So the current total latency is 4+16+16 = 36 ms – a long way from 20 ms, and light-years away from 7 ms.
Clearly, something has to change in order for latency to get low enough for AR/VR to work well.
On the tracking end, the obvious solution is use both optical tracking and an IMU, via sensor fusion. The IMU can be used to provide very low-latency state, and optical tracking can be used to correct the IMU’s drift. This turns out to be challenging to do well, and there are no current off-the-shelf solutions that I’m aware of, so there’s definitely an element of changing the hardware rules here. Properly implemented, sensor fusion can reduce the tracking latency to about 1 ms.
For rendering, there’s not much to be done other than to simplify the scenes to be rendered. AR/VR rendering on PCs will have to be roughly on the order of five-year-old games, which have low enough overall performance demands to allow rendering latencies on the order of 3-5 ms (200-333 Hz). Of course, if you want to do general, walk-around AR, you’ll be in the position of needing to do very-low-latency rendering on mobile processors, and then you’ll need to be at the graphics level of perhaps a 2000-era game at best. This is just one of many reasons that I think walk-around AR is a long way off.

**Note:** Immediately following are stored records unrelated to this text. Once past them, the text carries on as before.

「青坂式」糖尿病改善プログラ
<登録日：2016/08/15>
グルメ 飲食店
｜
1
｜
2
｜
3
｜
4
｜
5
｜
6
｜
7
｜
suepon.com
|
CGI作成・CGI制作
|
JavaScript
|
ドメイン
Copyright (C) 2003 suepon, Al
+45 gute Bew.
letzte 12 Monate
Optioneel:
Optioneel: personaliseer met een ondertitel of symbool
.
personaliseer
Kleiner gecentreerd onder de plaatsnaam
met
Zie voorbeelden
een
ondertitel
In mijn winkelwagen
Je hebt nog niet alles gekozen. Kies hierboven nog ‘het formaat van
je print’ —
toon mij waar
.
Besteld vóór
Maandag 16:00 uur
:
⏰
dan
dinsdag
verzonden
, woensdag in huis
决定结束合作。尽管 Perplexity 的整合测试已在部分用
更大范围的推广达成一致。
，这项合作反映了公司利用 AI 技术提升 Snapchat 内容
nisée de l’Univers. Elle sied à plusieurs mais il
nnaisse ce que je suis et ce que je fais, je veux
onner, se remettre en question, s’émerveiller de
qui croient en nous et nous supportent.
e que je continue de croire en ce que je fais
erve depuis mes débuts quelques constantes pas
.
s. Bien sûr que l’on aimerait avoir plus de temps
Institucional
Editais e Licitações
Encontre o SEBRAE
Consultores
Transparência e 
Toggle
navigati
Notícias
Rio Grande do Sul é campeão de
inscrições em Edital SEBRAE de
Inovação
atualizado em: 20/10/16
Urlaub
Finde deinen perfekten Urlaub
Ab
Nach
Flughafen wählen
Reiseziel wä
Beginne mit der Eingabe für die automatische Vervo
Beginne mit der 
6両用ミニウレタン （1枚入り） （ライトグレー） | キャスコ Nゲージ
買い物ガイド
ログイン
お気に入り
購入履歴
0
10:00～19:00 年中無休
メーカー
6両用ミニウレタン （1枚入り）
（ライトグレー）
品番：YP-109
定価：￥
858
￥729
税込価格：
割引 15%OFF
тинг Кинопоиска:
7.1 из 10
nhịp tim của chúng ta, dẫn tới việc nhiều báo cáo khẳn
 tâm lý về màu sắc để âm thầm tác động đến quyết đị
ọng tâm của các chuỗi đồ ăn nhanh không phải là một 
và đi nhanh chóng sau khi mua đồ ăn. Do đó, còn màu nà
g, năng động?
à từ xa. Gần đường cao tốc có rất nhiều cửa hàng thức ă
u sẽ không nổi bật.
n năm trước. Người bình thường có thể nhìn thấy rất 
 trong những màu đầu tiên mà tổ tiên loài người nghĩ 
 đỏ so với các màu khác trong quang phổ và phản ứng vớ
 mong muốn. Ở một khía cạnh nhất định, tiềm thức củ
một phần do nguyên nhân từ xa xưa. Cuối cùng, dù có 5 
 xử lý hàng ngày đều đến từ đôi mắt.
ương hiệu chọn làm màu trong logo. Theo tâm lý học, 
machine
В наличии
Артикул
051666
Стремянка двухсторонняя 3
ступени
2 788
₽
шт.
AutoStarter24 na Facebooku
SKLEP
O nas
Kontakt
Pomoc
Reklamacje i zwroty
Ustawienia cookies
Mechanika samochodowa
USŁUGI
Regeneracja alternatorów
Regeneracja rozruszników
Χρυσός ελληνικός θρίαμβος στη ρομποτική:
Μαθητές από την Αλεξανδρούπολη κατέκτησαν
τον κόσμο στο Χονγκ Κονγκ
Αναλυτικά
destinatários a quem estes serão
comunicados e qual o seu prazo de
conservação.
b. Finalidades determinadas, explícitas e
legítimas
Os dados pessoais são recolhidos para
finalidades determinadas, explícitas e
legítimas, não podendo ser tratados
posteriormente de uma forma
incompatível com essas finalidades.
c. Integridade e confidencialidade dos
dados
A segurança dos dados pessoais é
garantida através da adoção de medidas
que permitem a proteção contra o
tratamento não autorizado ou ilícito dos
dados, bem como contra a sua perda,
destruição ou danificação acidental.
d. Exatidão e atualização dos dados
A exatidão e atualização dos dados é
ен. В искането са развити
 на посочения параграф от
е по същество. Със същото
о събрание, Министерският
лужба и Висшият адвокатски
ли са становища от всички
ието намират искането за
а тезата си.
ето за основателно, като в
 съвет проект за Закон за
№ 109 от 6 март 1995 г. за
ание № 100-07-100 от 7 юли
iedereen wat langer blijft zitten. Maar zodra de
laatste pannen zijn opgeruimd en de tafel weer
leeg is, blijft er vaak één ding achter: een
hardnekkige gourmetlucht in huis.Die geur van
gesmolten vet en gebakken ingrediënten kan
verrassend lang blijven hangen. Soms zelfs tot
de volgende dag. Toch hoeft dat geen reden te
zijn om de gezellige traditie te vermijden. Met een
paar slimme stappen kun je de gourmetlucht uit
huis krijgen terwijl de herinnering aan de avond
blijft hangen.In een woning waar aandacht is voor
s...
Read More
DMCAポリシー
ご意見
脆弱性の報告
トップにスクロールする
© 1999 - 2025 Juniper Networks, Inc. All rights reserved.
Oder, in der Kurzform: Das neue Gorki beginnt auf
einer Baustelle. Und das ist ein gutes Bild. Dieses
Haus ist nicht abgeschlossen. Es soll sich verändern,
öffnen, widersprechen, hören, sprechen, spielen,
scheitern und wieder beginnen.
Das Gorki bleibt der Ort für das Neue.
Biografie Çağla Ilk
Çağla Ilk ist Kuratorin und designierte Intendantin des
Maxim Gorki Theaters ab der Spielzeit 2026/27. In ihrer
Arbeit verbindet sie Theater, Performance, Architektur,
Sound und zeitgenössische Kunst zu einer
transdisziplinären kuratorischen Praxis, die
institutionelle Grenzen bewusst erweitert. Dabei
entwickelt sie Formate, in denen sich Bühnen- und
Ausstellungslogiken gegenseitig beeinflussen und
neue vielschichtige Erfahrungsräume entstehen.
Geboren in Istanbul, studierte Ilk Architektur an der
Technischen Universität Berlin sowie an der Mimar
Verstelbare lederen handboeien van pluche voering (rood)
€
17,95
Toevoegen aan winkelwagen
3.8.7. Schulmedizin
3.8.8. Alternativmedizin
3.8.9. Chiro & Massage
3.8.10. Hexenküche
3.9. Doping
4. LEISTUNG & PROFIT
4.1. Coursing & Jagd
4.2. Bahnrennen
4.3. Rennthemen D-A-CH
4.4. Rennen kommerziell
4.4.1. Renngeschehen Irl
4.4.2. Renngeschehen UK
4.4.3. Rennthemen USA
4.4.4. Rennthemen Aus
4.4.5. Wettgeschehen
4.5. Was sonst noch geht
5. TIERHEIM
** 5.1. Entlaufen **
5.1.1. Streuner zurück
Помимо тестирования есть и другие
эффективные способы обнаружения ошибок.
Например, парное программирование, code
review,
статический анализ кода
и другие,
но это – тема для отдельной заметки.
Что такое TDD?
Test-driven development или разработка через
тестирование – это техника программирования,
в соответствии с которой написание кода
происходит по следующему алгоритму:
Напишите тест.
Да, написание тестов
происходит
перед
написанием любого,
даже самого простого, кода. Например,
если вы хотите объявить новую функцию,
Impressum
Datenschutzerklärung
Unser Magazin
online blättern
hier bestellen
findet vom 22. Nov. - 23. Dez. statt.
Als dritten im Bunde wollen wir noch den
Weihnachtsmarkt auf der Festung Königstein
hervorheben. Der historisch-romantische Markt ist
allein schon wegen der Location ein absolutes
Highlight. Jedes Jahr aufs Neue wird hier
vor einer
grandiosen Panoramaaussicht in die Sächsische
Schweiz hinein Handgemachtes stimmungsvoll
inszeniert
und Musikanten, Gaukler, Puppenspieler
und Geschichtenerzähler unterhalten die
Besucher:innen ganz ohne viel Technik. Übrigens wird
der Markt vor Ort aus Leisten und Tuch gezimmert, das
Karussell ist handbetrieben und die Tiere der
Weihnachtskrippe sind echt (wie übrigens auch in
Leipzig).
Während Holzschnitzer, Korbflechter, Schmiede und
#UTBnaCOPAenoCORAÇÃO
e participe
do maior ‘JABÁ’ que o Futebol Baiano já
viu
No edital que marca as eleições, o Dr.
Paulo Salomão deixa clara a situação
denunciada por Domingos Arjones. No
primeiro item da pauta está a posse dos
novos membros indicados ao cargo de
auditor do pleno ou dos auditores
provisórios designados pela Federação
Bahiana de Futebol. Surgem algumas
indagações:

So, after two stages, we’re at a mere 4-6 ms. Pretty good! But now we have to get the rendered pixels onto the display, and it’s here that the hardware rules truly need to be changed, because 60 Hz displays require about 16 ms to scan all the pixels from the frame buffer onto the display, pretty much guaranteeing that we won’t get latency down below 20 ms.
I say “pretty much” because in fact it is theoretically possible to “race the beam,” rendering each scan line, or each small block of scan lines, just before it’s read from the frame buffer and sent to the screen. (It’s called racing the beam because it was developed back when displays were CRTs; the beam was the electron beam.) This approach (which doesn’t work with display types that buffer whole frames, such as color-sequential LCOS) can reduce display latency to just long enough to be sure the rendering of each scan line or block is completed before scan-out of those pixels occurs, on the order of a few milliseconds. With racing the beam, it’s possible to get overall latency down into the neighborhood of that 7 ms holy grail.
Unfortunately, racing the beam requires an unorthodox rendering approach and considerably simplified graphics, because each scan line or block of scan lines has to be rendered separately, at a slightly different point on the game’s timeline. That is, each block has to be rendered at precisely the time that it’s going to be scanned out; otherwise, there’d be no point in racing the beam in the first place. But that means that rather than doing rendering work once every 16.6 ms, you have to do it once per block. Suppose the screen is split into 16 blocks; then one block has to be rendered per millisecond. While the same number of pixels still need to be rendered overall, some data structure – possibly the whole scene database, or maybe just a display list, if results are good enough without stepping the internal simulation to the time of each block – still has to be traversed once per block to determine what to draw. The overall cost of this is likely to be a good deal higher than normal frame rendering, and the complexity of the scenes that could be drawn within 3-5 ms would be reduced accordingly. Anything resembling a modern 3D game – or resembling reality – would be a stretch.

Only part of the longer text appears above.